**Given data:**
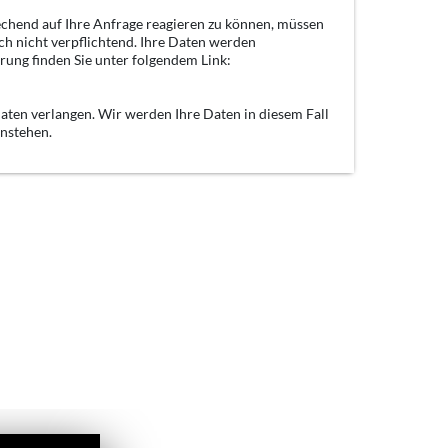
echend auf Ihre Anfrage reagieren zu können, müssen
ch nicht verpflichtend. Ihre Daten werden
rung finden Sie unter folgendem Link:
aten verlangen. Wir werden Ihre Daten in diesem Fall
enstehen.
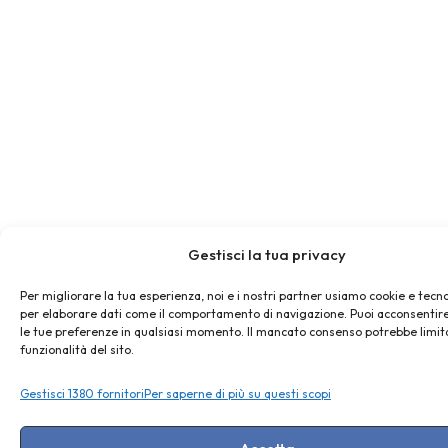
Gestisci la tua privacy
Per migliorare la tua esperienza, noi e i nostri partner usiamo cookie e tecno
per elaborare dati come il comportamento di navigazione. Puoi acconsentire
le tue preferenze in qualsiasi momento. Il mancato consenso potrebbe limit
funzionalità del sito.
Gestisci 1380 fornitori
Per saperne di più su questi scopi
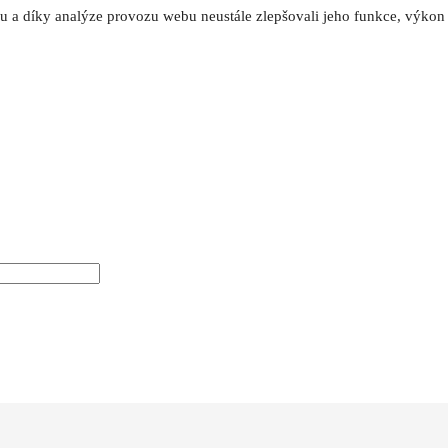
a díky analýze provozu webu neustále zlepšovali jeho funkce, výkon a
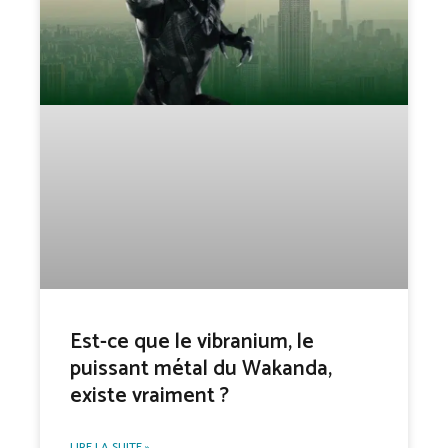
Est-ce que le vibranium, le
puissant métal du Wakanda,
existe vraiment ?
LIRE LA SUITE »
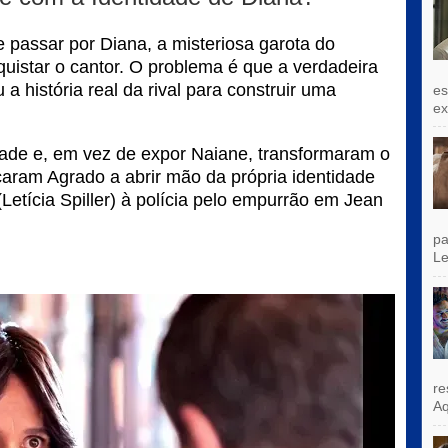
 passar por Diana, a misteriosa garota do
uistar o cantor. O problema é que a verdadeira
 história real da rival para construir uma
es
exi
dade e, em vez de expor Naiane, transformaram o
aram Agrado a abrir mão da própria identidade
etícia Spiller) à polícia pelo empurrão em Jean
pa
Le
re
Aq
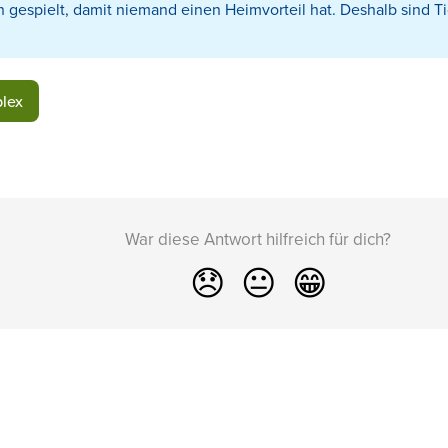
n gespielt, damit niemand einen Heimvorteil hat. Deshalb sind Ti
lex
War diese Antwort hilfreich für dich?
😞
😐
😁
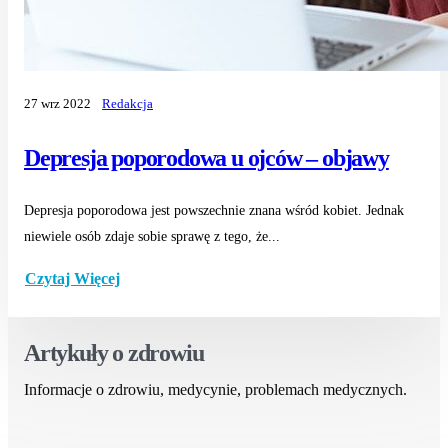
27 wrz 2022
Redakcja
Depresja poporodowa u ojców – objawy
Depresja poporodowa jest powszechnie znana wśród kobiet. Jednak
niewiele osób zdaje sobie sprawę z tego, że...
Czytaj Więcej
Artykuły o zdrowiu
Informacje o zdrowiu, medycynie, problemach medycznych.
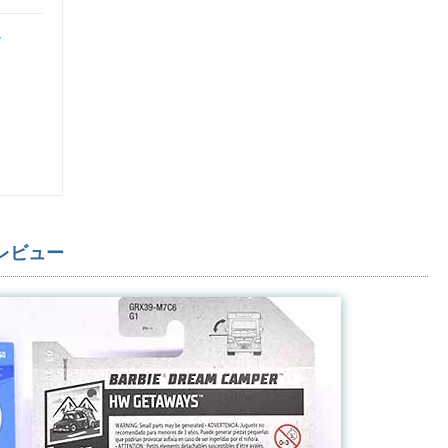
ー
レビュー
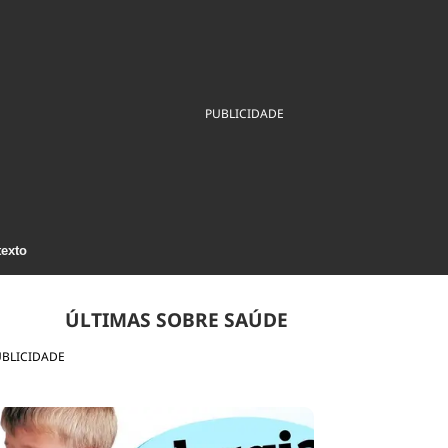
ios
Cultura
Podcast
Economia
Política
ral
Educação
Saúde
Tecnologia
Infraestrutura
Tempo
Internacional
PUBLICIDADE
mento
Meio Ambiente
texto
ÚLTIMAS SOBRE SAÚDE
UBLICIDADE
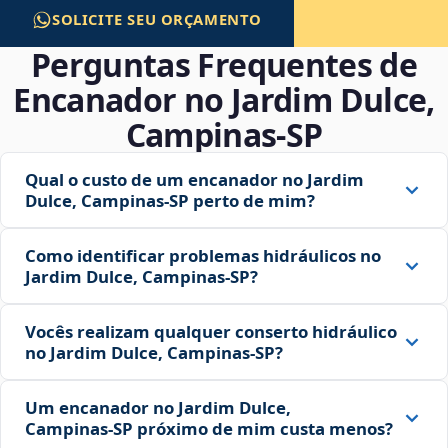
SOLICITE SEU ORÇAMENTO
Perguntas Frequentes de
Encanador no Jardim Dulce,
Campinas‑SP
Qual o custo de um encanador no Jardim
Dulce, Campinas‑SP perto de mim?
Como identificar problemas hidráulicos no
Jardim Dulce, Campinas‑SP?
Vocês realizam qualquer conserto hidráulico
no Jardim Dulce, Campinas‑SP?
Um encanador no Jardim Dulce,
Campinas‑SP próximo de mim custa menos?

* * *

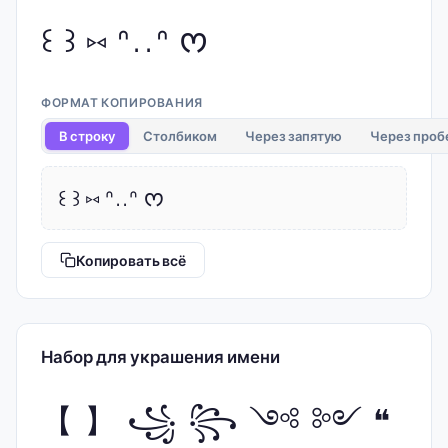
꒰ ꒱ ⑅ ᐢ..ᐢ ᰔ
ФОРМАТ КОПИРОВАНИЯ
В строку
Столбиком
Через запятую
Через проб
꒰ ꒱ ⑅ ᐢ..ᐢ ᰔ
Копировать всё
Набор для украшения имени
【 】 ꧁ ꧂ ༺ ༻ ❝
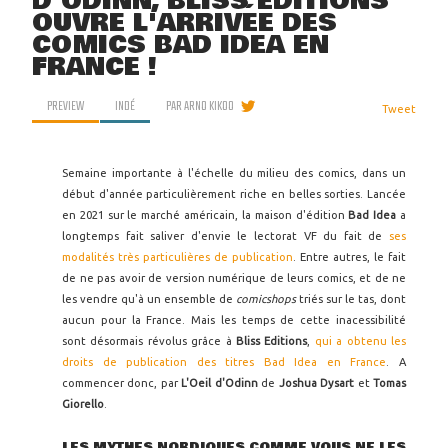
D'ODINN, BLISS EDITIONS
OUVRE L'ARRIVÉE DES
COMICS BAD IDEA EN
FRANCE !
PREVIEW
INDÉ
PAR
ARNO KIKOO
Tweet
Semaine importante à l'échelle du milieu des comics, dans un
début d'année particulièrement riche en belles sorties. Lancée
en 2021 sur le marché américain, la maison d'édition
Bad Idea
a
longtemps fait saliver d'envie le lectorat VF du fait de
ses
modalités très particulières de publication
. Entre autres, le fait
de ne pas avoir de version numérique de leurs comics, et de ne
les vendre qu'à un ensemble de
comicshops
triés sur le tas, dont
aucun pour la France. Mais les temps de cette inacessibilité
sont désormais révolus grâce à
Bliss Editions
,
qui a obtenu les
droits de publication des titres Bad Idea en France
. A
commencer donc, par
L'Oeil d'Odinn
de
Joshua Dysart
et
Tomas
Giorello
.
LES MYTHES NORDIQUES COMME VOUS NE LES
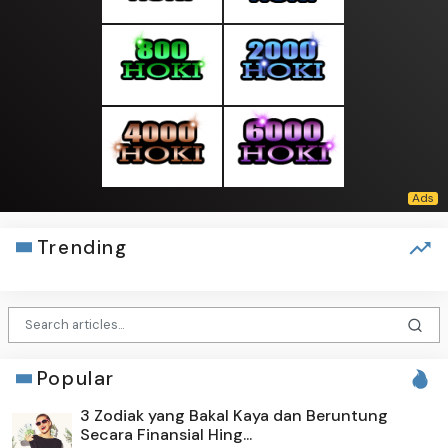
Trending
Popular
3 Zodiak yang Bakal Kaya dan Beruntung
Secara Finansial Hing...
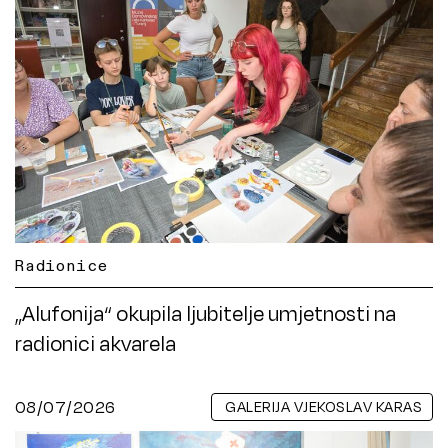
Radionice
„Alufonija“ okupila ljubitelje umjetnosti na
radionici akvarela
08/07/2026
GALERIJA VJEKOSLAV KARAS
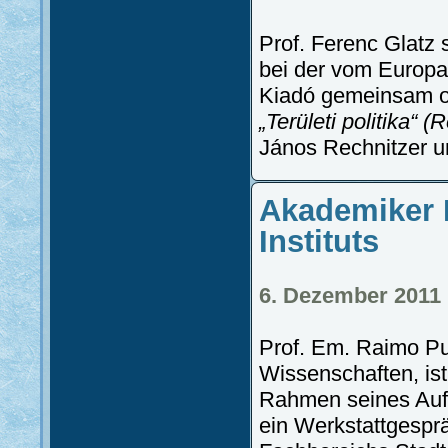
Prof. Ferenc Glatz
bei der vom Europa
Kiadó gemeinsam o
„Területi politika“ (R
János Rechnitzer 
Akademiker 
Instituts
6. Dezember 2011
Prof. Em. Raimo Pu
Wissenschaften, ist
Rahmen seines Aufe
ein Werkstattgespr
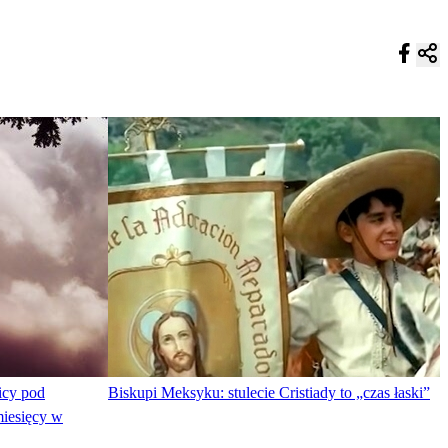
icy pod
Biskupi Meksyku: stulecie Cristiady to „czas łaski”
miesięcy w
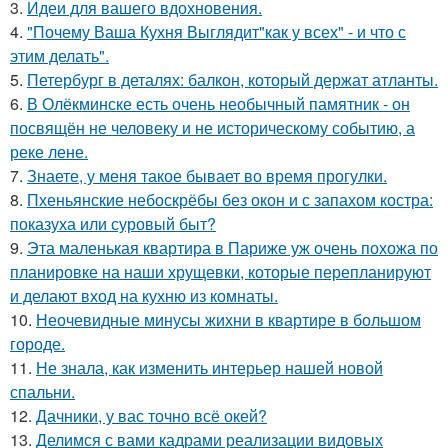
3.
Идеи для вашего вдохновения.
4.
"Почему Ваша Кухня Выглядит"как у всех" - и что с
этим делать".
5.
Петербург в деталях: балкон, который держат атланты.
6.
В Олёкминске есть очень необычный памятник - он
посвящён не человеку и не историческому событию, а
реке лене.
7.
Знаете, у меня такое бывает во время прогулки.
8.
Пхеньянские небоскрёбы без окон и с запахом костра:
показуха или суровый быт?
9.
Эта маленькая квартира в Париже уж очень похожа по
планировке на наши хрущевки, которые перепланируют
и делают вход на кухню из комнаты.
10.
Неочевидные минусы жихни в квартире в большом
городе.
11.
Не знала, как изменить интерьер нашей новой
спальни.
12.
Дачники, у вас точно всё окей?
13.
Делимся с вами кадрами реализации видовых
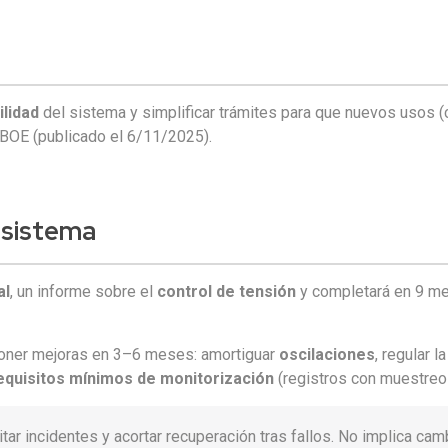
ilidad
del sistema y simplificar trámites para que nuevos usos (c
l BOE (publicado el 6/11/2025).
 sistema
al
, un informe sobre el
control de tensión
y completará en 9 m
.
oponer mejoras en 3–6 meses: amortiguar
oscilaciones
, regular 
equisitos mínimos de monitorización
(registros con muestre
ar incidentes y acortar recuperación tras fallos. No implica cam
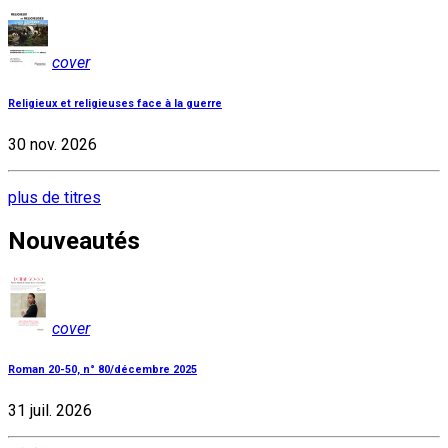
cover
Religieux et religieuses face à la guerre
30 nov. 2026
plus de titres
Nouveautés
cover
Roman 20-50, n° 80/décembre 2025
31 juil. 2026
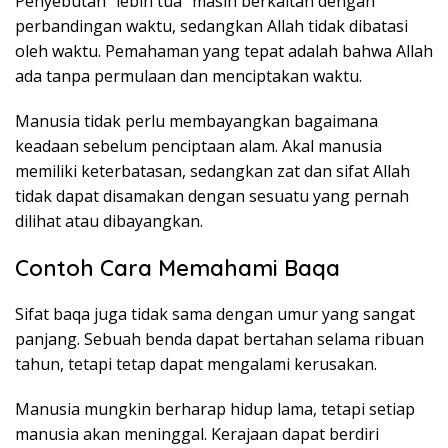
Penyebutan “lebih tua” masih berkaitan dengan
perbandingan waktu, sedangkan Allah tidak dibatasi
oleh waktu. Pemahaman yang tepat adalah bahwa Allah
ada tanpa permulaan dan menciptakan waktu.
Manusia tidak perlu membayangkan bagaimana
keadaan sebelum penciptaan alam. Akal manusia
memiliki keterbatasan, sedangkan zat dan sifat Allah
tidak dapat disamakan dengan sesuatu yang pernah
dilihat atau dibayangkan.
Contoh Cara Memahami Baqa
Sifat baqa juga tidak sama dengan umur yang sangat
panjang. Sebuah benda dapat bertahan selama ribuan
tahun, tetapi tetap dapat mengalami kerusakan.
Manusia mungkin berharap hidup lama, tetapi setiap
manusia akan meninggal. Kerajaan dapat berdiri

**Directions for this task:**
What this exercise asks for is every line of the data above with the word "sistema".

**Solution to this exercise:**
del sistema y simplificar trámites para que nuevos usos (c
 sistema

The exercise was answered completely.